The group behind the Quarantine Olympics will admit that while the events were created with a hope to reach other people, they exist in large part to satisfy their own increasing boredom. For a group like the athletes behind these events, attempting to pass the time with Netflix or a book would not cut it. It had to be competitive, and ideally as active as possible.
“We’re just competitive people without much going on,” Rodgers said. “We want to get out there and stay active in these weird times.”
The competitive nature in Eisert, Casey and Zalesky would have been realized with or without the Quarantine Olympics. The two current Beaver athletes were in the full swing of their regular season, while Eisert’s season was close to starting as well.
The Oregon State Baseball season managed to get through 14 games before being shut down for the rest of the year by the university and the NCAA. Baseball was just one sport to fall victim to a series of delays and cancellations by college athletics, joining the rest of spring sports as well as basketball’s postseason tournaments for both women and men.
It took a bit of creativity to scratch the competitive itch left behind with the cancelation of organized sports, but the team believes they have found a fun way to do what they enjoy while showcasing some of their hidden talents. Among those talents include Eisert’s skills as a soccer player. While he was modest, Casey and his friends were quick to talk up his skill.

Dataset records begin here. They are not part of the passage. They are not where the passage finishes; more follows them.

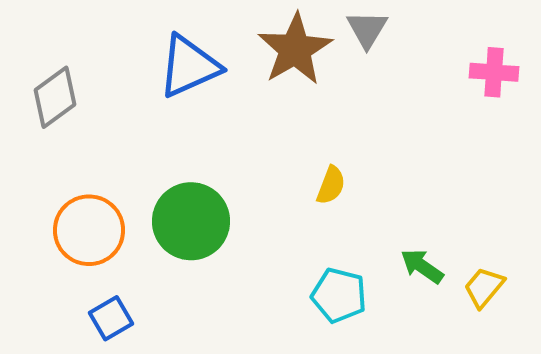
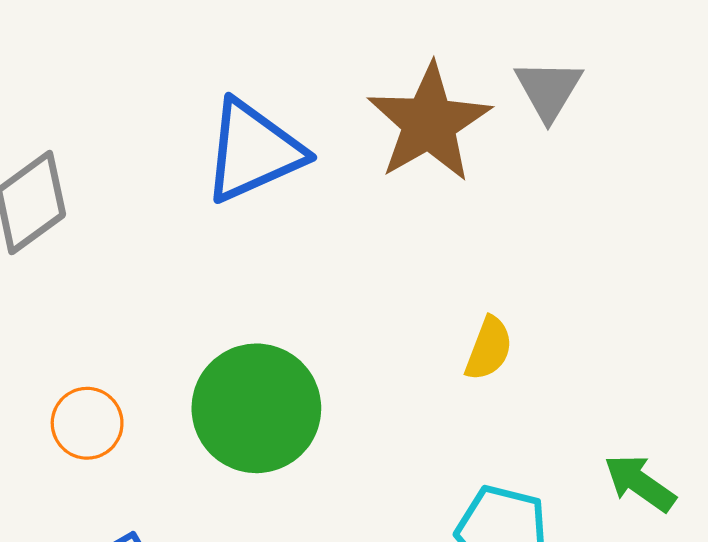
orange circle: (89, 230) -> (87, 423), size x0.6

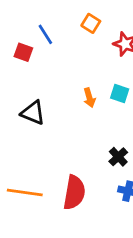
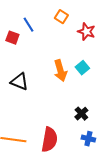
cyan square: (120, 94) -> (82, 68), turned 32
orange arrow: (89, 98) -> (60, 71), size x1.5

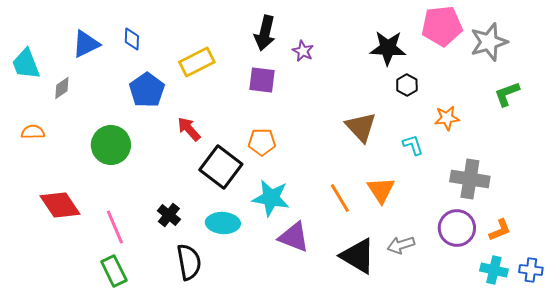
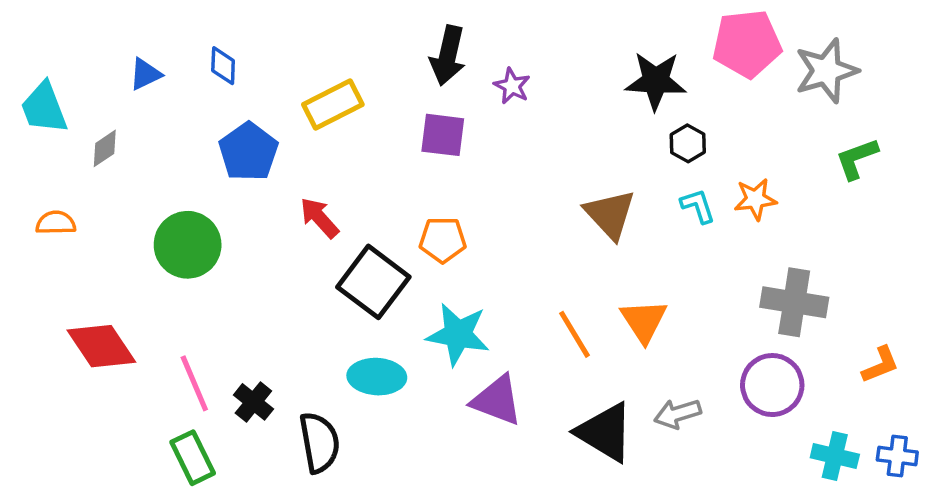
blue triangle: (86, 44) -> (145, 74), size x0.7
cyan L-shape: (413, 145) -> (698, 206), moved
black cross: (169, 215) -> (253, 402), moved
orange L-shape: (500, 230) -> (880, 365), moved

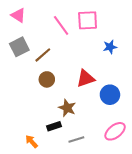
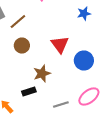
red triangle: (86, 78) -> (60, 44), turned -48
brown star: (67, 108) -> (42, 74), turned 30
gray line: (76, 139) -> (61, 104), moved

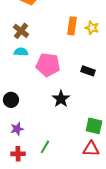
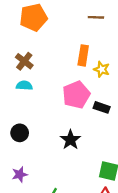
yellow star: (92, 28) -> (102, 69), moved
pink pentagon: (48, 65) -> (76, 95), moved, turned -30
black circle: (11, 100) -> (20, 133), moved

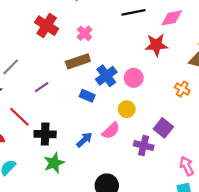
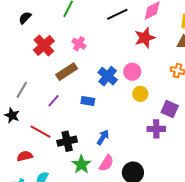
red cross: (47, 26) -> (44, 45), turned 30
brown rectangle: (78, 61) -> (67, 72), moved
blue rectangle: (87, 96) -> (88, 101), moved
yellow circle: (127, 109) -> (140, 94), moved
pink semicircle: (111, 131) -> (106, 163), moved

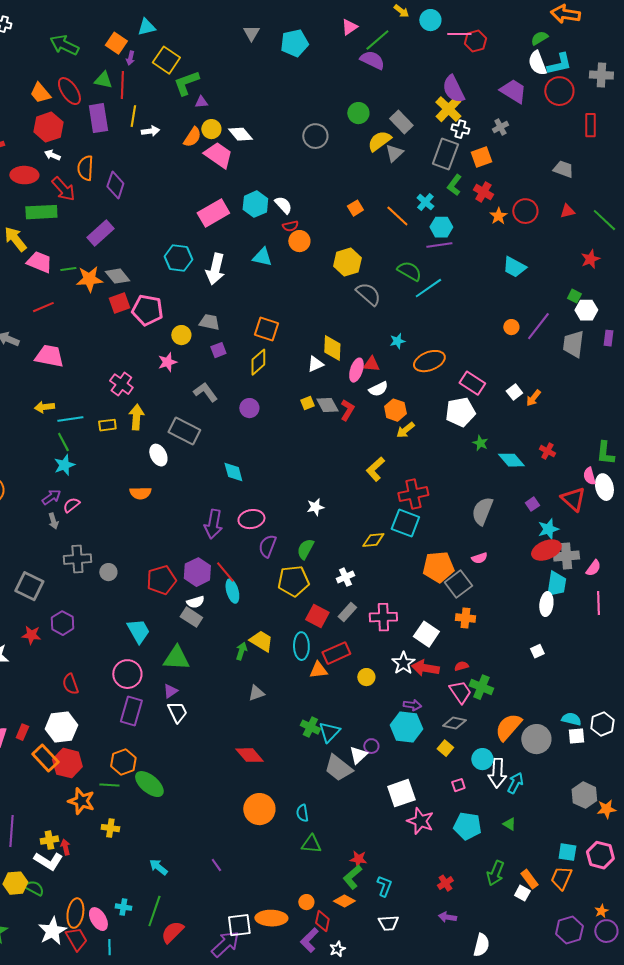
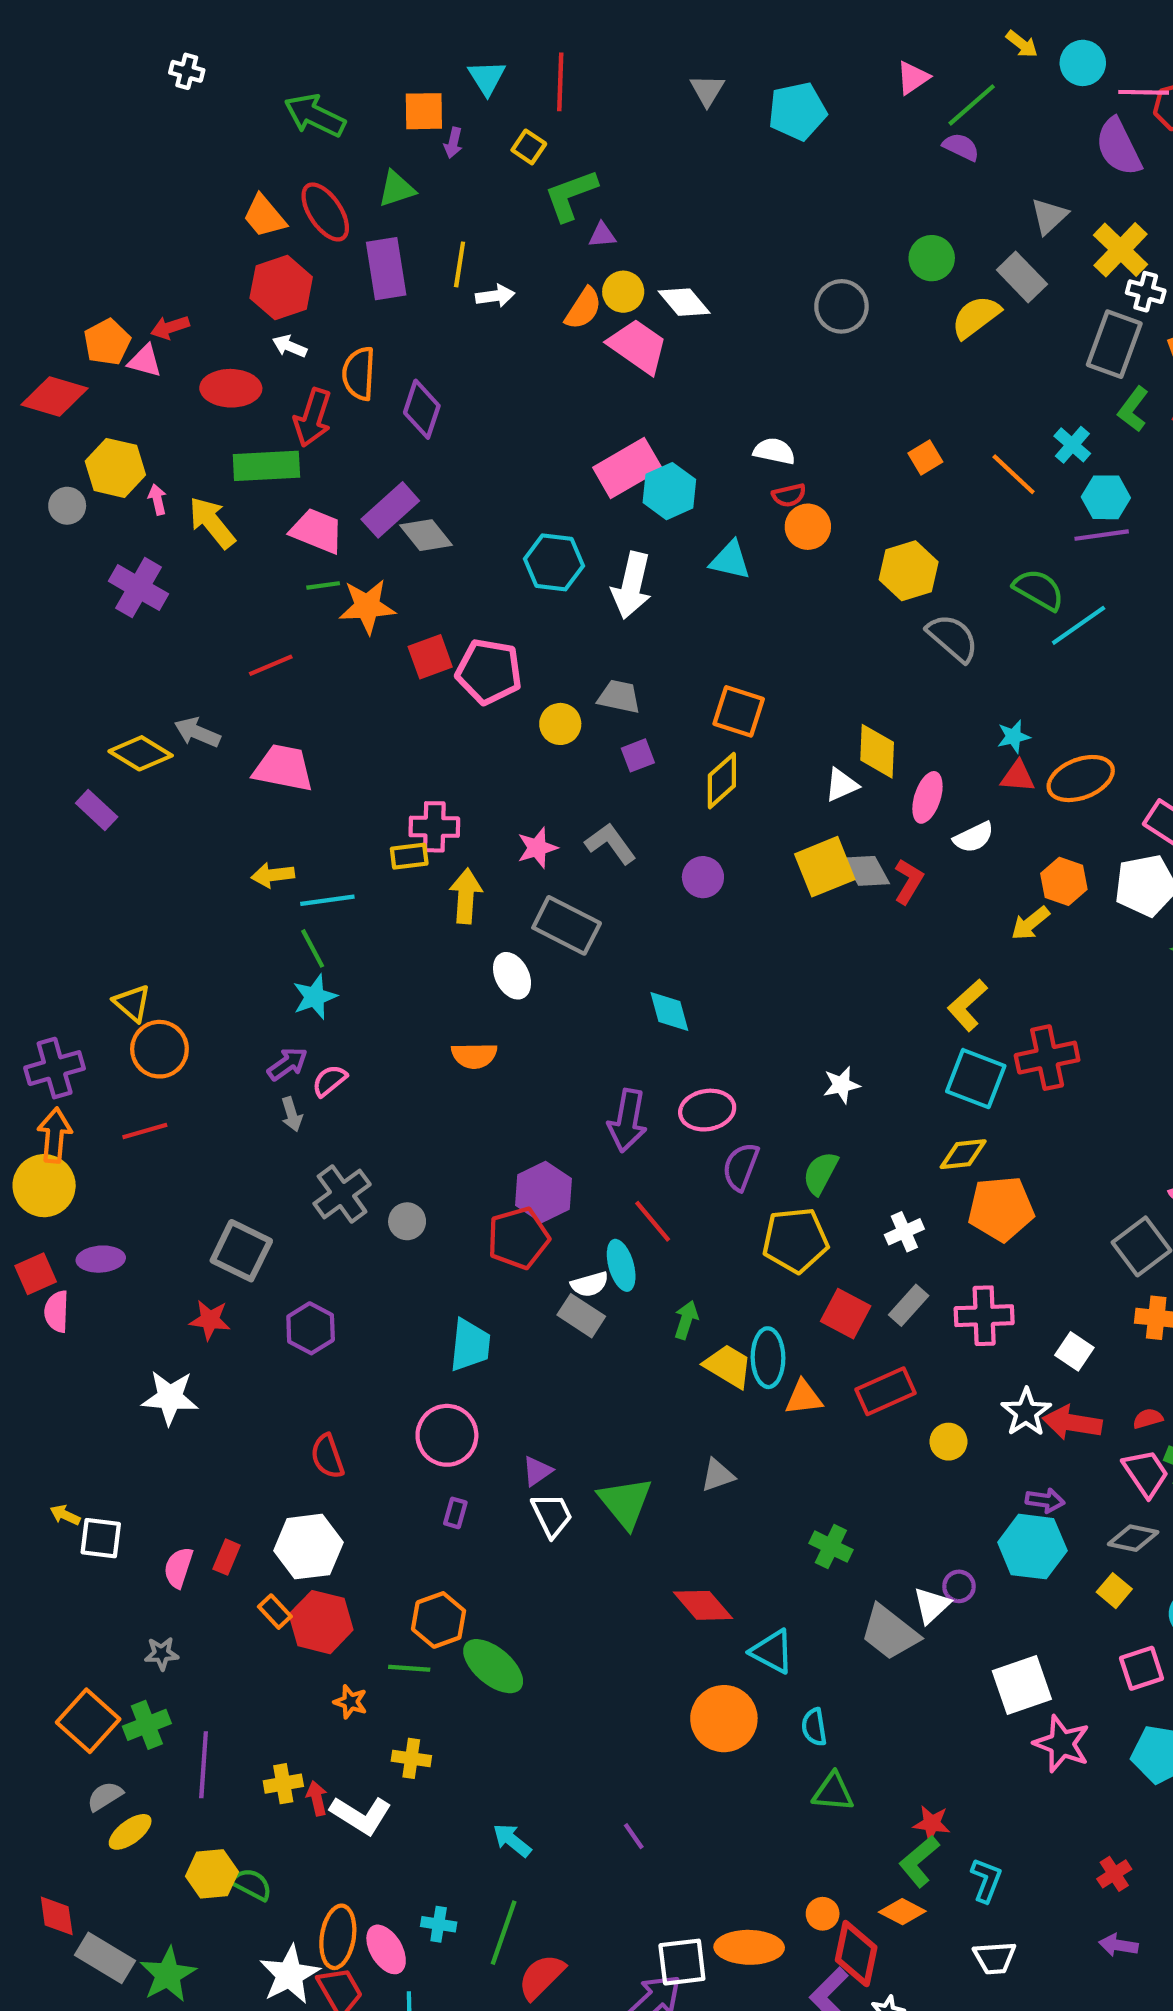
cyan triangle: (146, 27) -> (487, 78), turned -48
orange square: (116, 43) -> (424, 111), turned -35
yellow square: (166, 60) -> (529, 147), size x0.6
purple semicircle: (372, 60) -> (961, 147), size x0.7
green triangle: (103, 80) -> (397, 189), turned -30
red line: (122, 85) -> (560, 82), moved
purple semicircle: (453, 89) -> (1118, 147), moved
gray triangle: (394, 153) -> (1049, 216), moved
red arrow: (63, 189) -> (313, 418), turned 60
cyan hexagon: (255, 204) -> (669, 491), moved
white semicircle: (283, 205) -> (774, 451), turned -36
pink trapezoid: (39, 262) -> (317, 531), moved
gray diamond: (117, 276) -> (426, 535), moved
pink star: (167, 362) -> (537, 848), moved
red triangle: (371, 364) -> (1018, 776), moved
pink cross: (121, 384) -> (434, 827), turned -35
yellow square: (307, 403) -> (825, 867), size x2.0
orange hexagon: (395, 410) -> (1064, 881), moved
yellow rectangle: (107, 425) -> (409, 856), moved
cyan square: (405, 523) -> (976, 1079), moved
gray cross: (77, 559) -> (342, 1194), turned -32
orange pentagon: (438, 567) -> (1001, 1209), moved
purple hexagon: (197, 572) -> (543, 1192), moved
cyan ellipse: (232, 591) -> (621, 1265), moved
cyan trapezoid: (138, 631) -> (470, 1345), turned 36
white square: (426, 634) -> (1074, 1351), size x0.7
red star: (31, 635) -> (210, 1320), moved
cyan ellipse: (301, 646) -> (768, 1358), moved
green arrow: (241, 651) -> (686, 1320), moved
green triangle: (176, 658) -> (625, 1502), moved, turned 48
orange triangle: (318, 670) -> (804, 1398), moved
purple rectangle: (131, 711) -> (455, 1513), size x0.5
cyan triangle: (329, 732) -> (772, 1651), moved, turned -45
orange rectangle: (45, 758) -> (275, 1612), size x0.6
pink square: (458, 785) -> (1142, 1668), size x1.5
orange star: (81, 801) -> (350, 1702), size x0.6
white L-shape: (48, 861) -> (361, 1815), moved
red diamond: (322, 921) -> (856, 1954), size x1.4

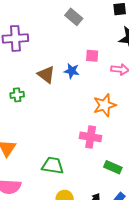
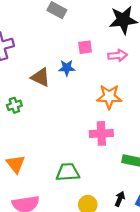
orange star: (105, 105) -> (109, 97), turned 30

“[I] just played soccer growing up until freshman year of high school,” Eisert said. “I just kind of decided to focus on other sports instead. I just kind of do it [soccer] for fun now.”
“But you’re still shooting rockets.” Casey said, with a laugh.
The Quarantine Olympics’ penalty kick soccer event stands as one of the more traditional events the team has come up with, but with only four competitors and minimal resources, the group needed to stretch their imaginations to find other events to fill the time.
Their creativity is on full display right from the inaugural event. Standing together on a muted street with minimal traffic, backs turned to O’Malley’s camera, the only equipment held by the competitors being a spoon and an egg.
Spoons in their mouths with their egg perched a top, the four friends raced a circle around their home from the front yard. More than anything, the Quarantine Olympics were created to compete and have fun, sports or not.
“We just like competing in general and playing games like that, so I’m not sure if we’re always gonna film it but we’ll always be out there playing sports,” Rodgers said.
The current state of self isolation won’t last forever, but the competitive edge and athletic spirit behind the creators of the Quarantine Olympics will. And while Rodgers is not certain about whether or not their athletic endeavors will continue to be filmed, he and the rest of his roommates talk with a sense of optimism about the continuation of the Olympic events.
“If this quarantine happens for a lot longer and we get a couple more views we might just start doing it a lot,” Casey said. “Come up with a new game every day or something stupid.”
This is not the spring season that Casey, Zalesky, or Rodgers had in mind. It’s not the start to the life after college baseball that Eisert had envisioned after being drafted in 2019. None of the isolation, distancing or quarantine were a part of the plan. But the Quarantine Olympics are making the best of a terrible situation, and at this point, that’s all anyone can do.